Right On!
- Editor-In-Chief/Publisher: Cynthia M. Horner
- Categories: African American pop culture, music
- Frequency: Monthly
- First issue: 1971
- Final issue: 2014 (print)
- Company: Right On! Media Holdings, LLC.
- Country: United States
- Based in: New York City
- Language: English
- Website: www.rightondigital.com
- ISSN: 0048-8305

= Right On! (magazine) =

African-American teen magazine

Right On! is an American teen magazine first published by the Laufer Company in 1971. It was headquartered in New York City. It continued publishing on a regular basis until 2014, focusing on African-American celebrities. The magazine was acquired by Right On! Media Holdings, LLC in 2016, which promotes its digital platform, rightondigital.com and publishes select print titles.

==History and profile==
The magazine's title was derived from the expression of positivity and featured exclusive coverage of The Jackson 5. Like Tiger Beat did with White American and Hispanic celebrities, Right On! covered everything and everyone African-American and involved in the entertainment business.

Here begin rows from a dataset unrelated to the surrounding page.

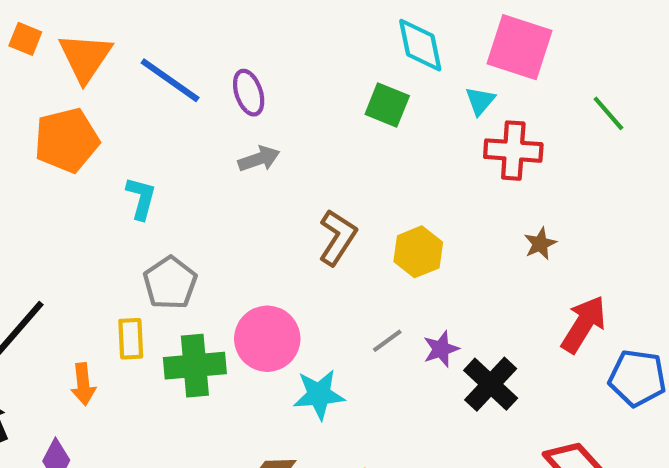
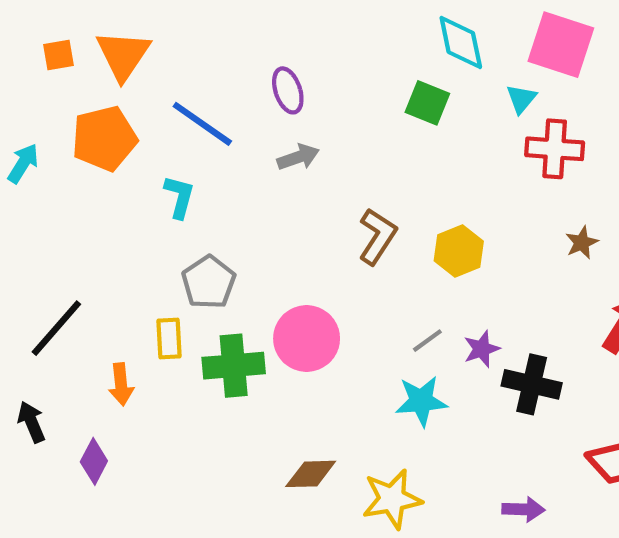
orange square: (25, 39) -> (59, 55), moved, turned -32
blue line: (170, 80) -> (202, 124), moved
black cross: (491, 384) -> (532, 384), turned -30
cyan star: (319, 395) -> (421, 401), moved

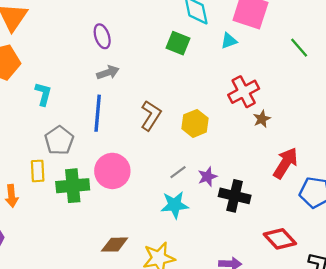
cyan triangle: (521, 99) -> (229, 41), turned 30
blue line: (202, 124) -> (98, 113), moved, turned 60
red cross: (555, 149) -> (244, 92), moved, turned -32

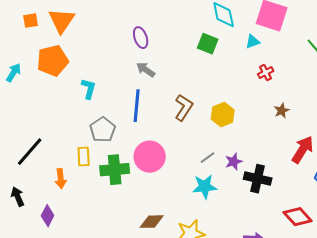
gray arrow: (108, 72) -> (146, 70), turned -126
red cross: (244, 92) -> (266, 73), moved, size x0.6

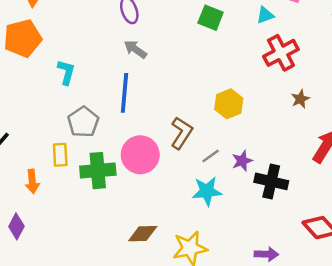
red cross: (266, 73) -> (281, 53), size x1.8
brown L-shape: (184, 108) -> (181, 133), moved

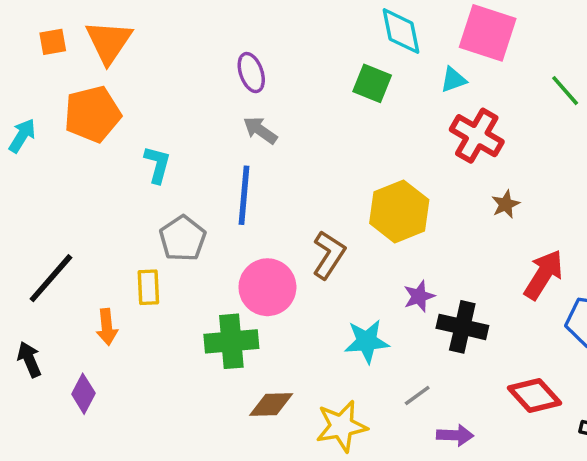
red cross: (281, 53) -> (477, 136), turned -32
yellow hexagon: (229, 104) -> (399, 211), size x1.4
gray line: (211, 156) -> (417, 395), moved
green cross: (98, 171) -> (231, 341), moved

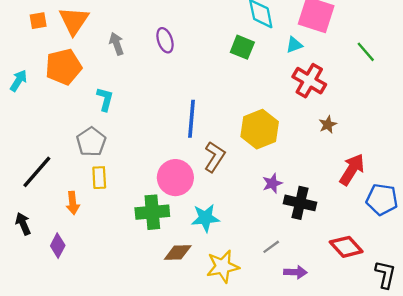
gray arrow: (260, 130) -> (117, 44), moved, turned 35
blue line: (244, 195) -> (192, 119), moved
gray pentagon: (183, 239) -> (91, 142), moved
cyan star: (367, 341) -> (205, 218), moved

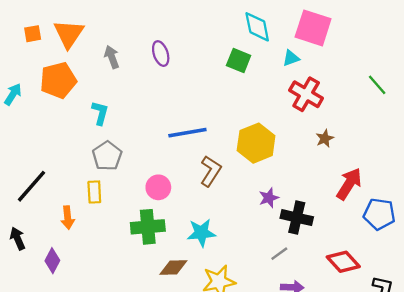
green line: (366, 52) -> (377, 85), moved
blue line: (192, 119) -> (187, 133), turned 75
gray pentagon: (91, 142) -> (107, 156), moved
pink circle: (175, 178) -> (158, 187), moved, size x0.7
gray line: (271, 247) -> (279, 254), moved

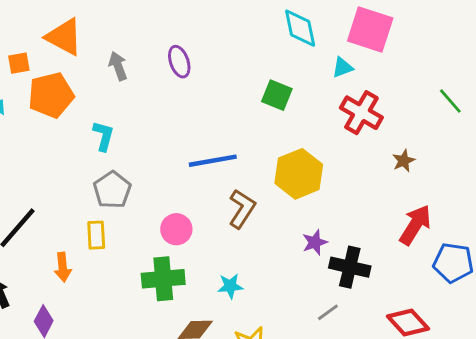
orange square: (33, 34) -> (19, 63), moved
orange triangle: (69, 34) -> (64, 37), turned -36
green square: (239, 61) -> (277, 95), moved
brown star: (325, 138) -> (404, 161), moved
cyan star: (201, 233) -> (230, 286), size x0.7

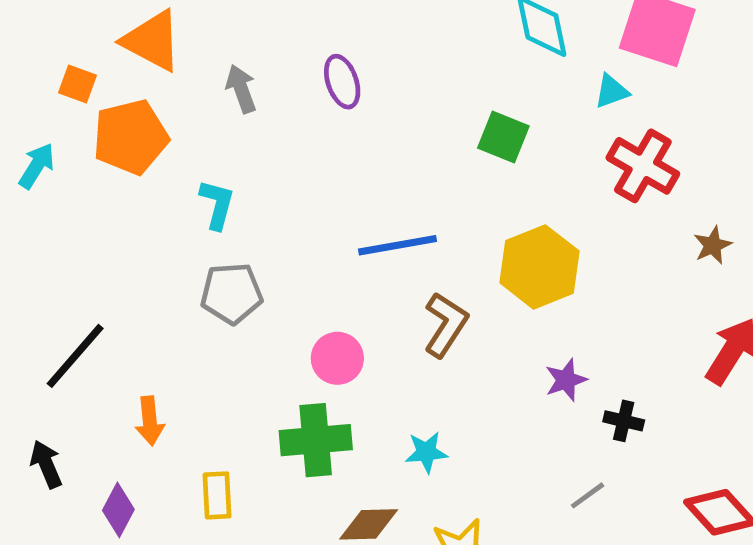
orange square: (19, 63) -> (78, 84), turned 30
gray pentagon: (112, 190) -> (232, 293), turned 30
yellow rectangle: (96, 235) -> (217, 495), moved
black cross: (350, 267) -> (624, 421), size x0.6

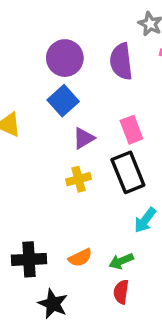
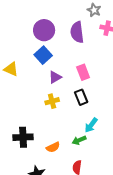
black rectangle: (128, 172) -> (81, 97), size x0.7
black cross: (29, 259) -> (23, 137), moved
green arrow: (121, 261) -> (79, 140), moved

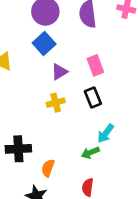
orange semicircle: (53, 147) -> (48, 168), moved, turned 136

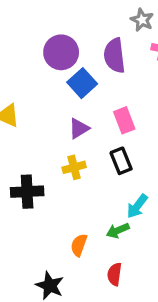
blue square: (44, 44) -> (82, 83), moved
black cross: (18, 149) -> (27, 192), moved
orange semicircle: (48, 168) -> (79, 245), moved

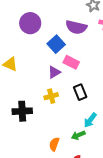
purple circle: (61, 52) -> (30, 23), moved
purple semicircle: (115, 56) -> (76, 27), turned -70
pink rectangle: (124, 120) -> (71, 62), moved, turned -42

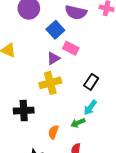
black rectangle: (80, 92) -> (91, 82), moved, turned 56
yellow cross: (51, 96) -> (50, 83), size x1.5
black cross: (22, 111) -> (24, 111), moved

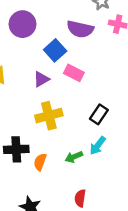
purple triangle: (53, 58) -> (41, 79), moved
green arrow: (78, 123) -> (74, 157), moved
orange semicircle: (53, 132) -> (40, 162), moved

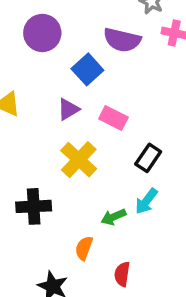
pink rectangle: (74, 73) -> (113, 118), moved
yellow cross: (49, 116) -> (79, 160), turned -32
orange semicircle: (40, 162) -> (84, 248), moved

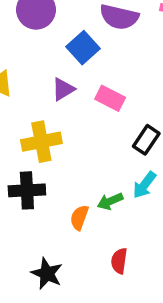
yellow cross: (79, 160) -> (41, 142), moved, turned 36
orange semicircle: (84, 248) -> (79, 218), moved

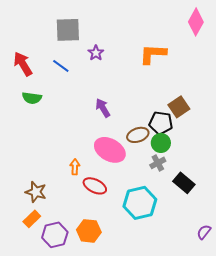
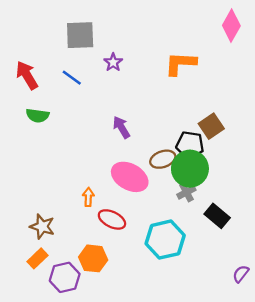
green circle: (161, 143) -> (190, 169), size x1.6
orange hexagon: (89, 231) -> (93, 258), moved

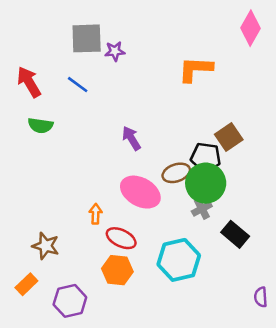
purple star: (113, 62) -> (115, 51), moved, turned 30
orange rectangle: (38, 258) -> (26, 284), moved
orange hexagon: (93, 258) -> (117, 270), moved
purple semicircle: (241, 274) -> (261, 297), turned -42

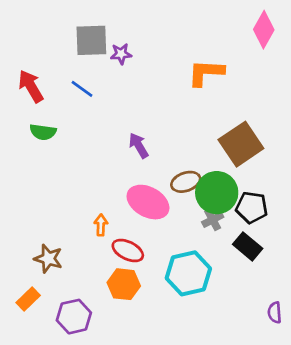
brown square: (229, 137) -> (241, 144), size x1.5
black pentagon: (206, 157) -> (252, 207), moved

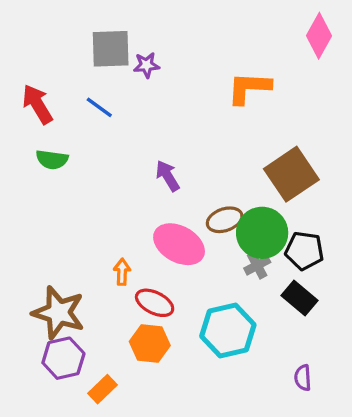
brown star: (48, 259) -> (59, 313), size x1.5
orange rectangle: (28, 299) -> (102, 389), moved
purple semicircle: (275, 312) -> (303, 378), moved
purple hexagon: (74, 317) -> (63, 358), moved

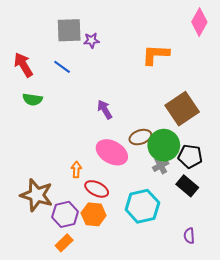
purple hexagon: (63, 358) -> (65, 214), moved

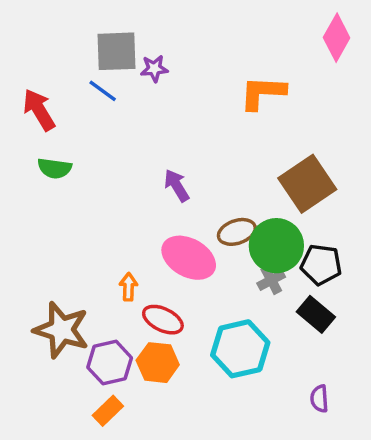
blue line: (62, 67) -> (103, 91), moved

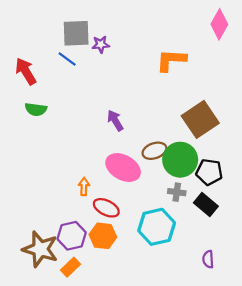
gray cross: (271, 280) -> (177, 192), moved, turned 36
brown star: (61, 330) -> (40, 249), moved

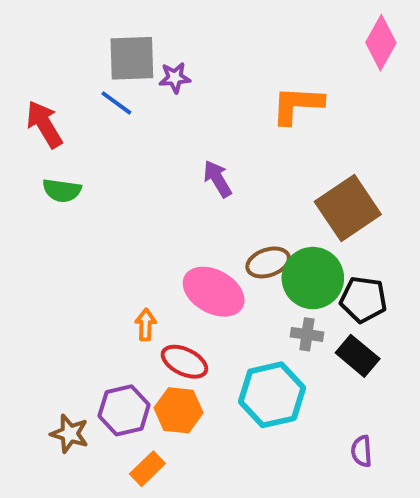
purple arrow: (115, 121) -> (217, 179), moved
brown star: (40, 249) -> (70, 434), size x0.6
orange rectangle: (70, 267) -> (147, 469), moved

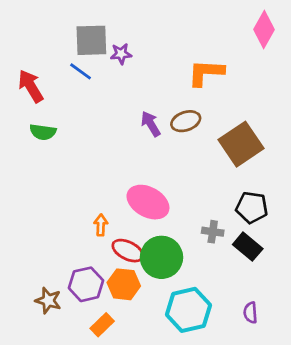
brown ellipse: (268, 262) -> (186, 121), moved
green circle: (313, 278) -> (161, 257), moved
cyan hexagon: (272, 395) -> (188, 310), moved

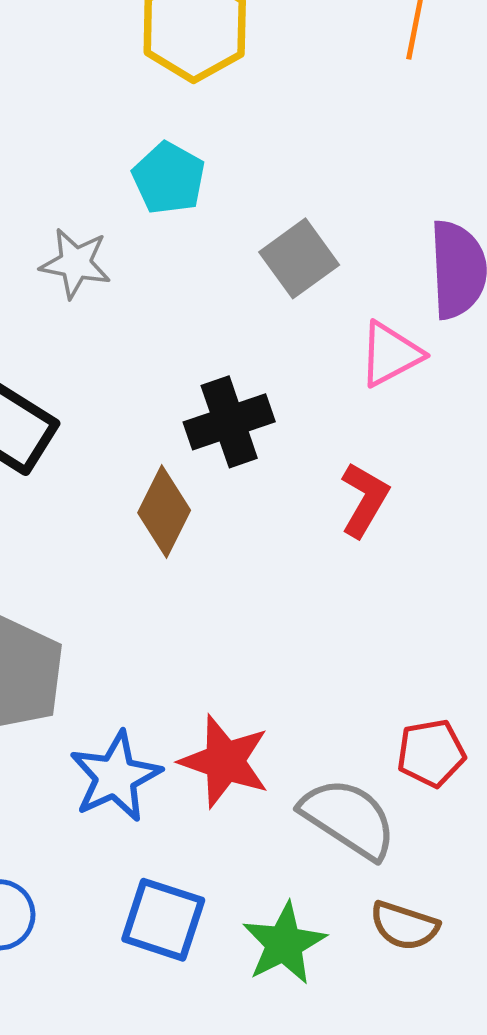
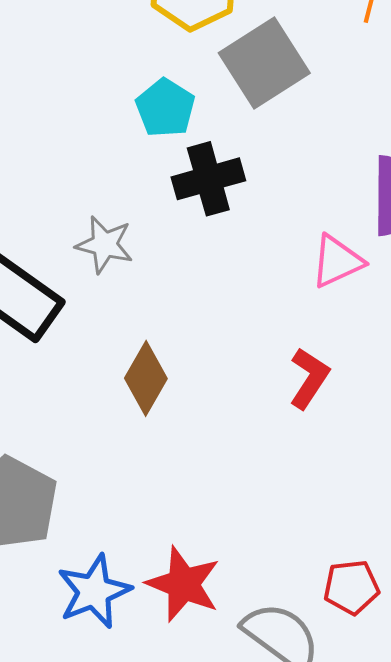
gray square: (299, 258) -> (264, 63), moved, size x1.4
gray star: (75, 263) -> (105, 245), moved
black cross: (229, 422) -> (208, 179), moved

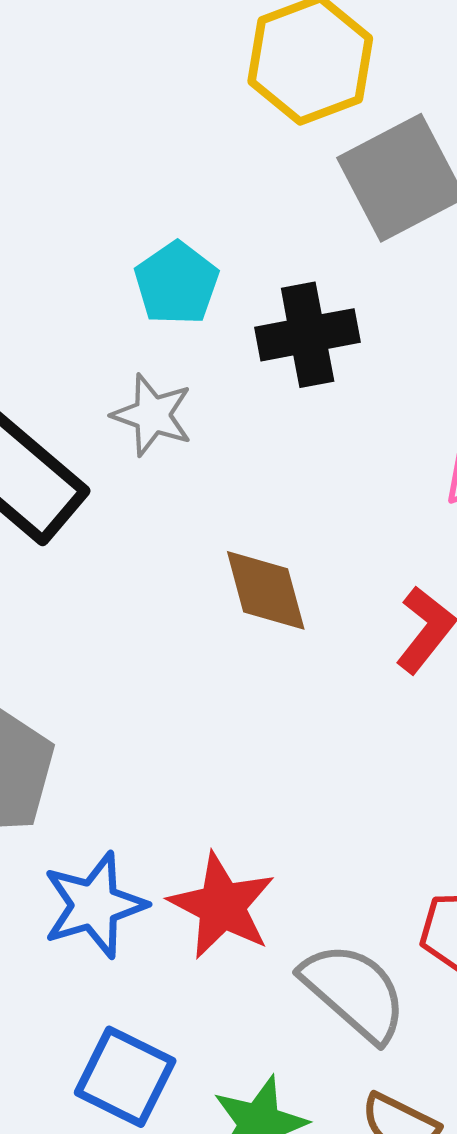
cyan pentagon: (165, 108) -> (177, 283), moved
brown diamond: (146, 378) -> (266, 590), moved, turned -50

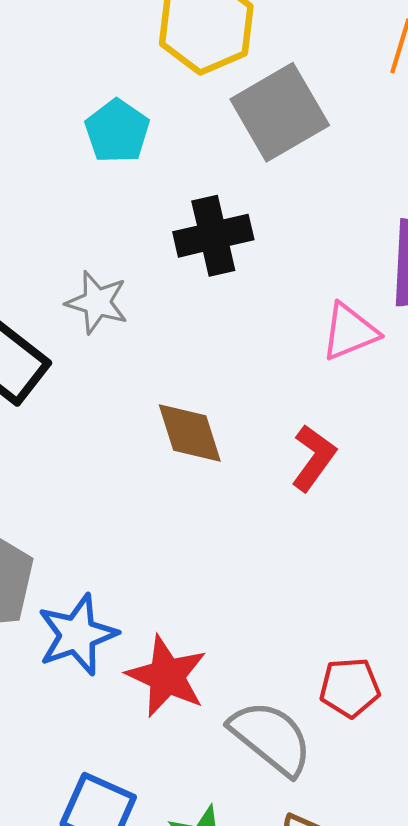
cyan pentagon: (177, 283) -> (117, 131), moved
blue star: (94, 905) -> (77, 635), moved

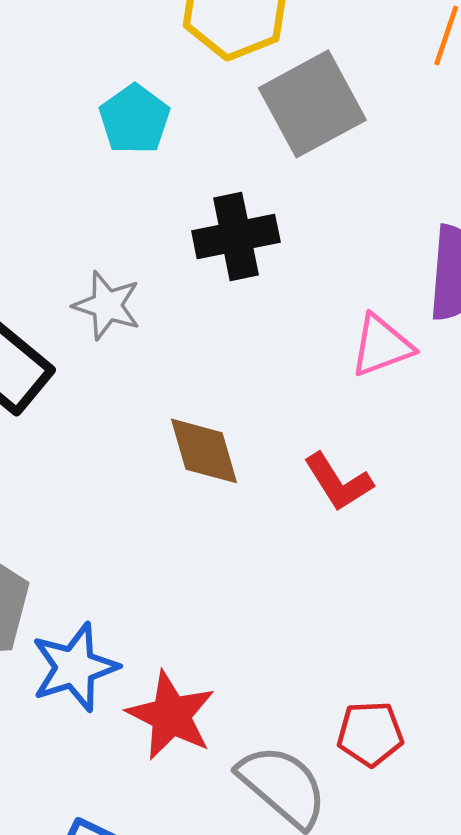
red L-shape: (314, 458) -> (338, 482), turned 110

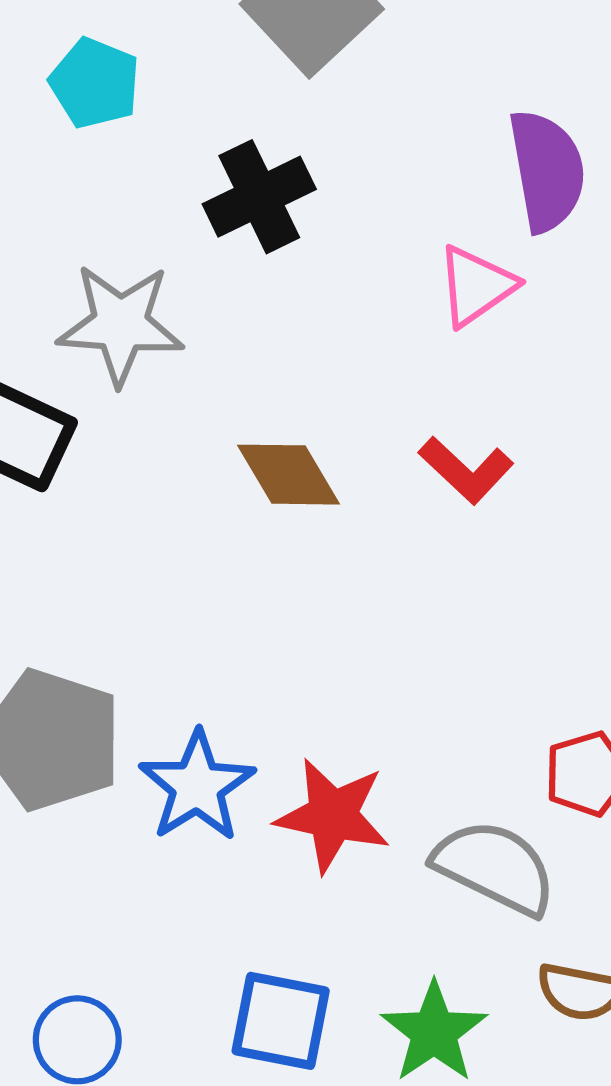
gray star: (107, 305) -> (120, 324), size x1.4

It also offered readers a close-up look into the lives of such celebrities as the Soul Train Gang, The Sylvers, Black Ivory and many more.

During its early years, Right On! focused primarily on the lives and careers of The Jackson 5, featuring numerous interviews with each Jackson family member as well as Motown labelmates The Temptations and Diana Ross. In the 1980s Right On! was instrumental in the popularity of R&B teen group New Edition. Cynthia Horner is among the former editors-in-chief of the magazine and now serves as publisher/CEO of its print titles and digital property.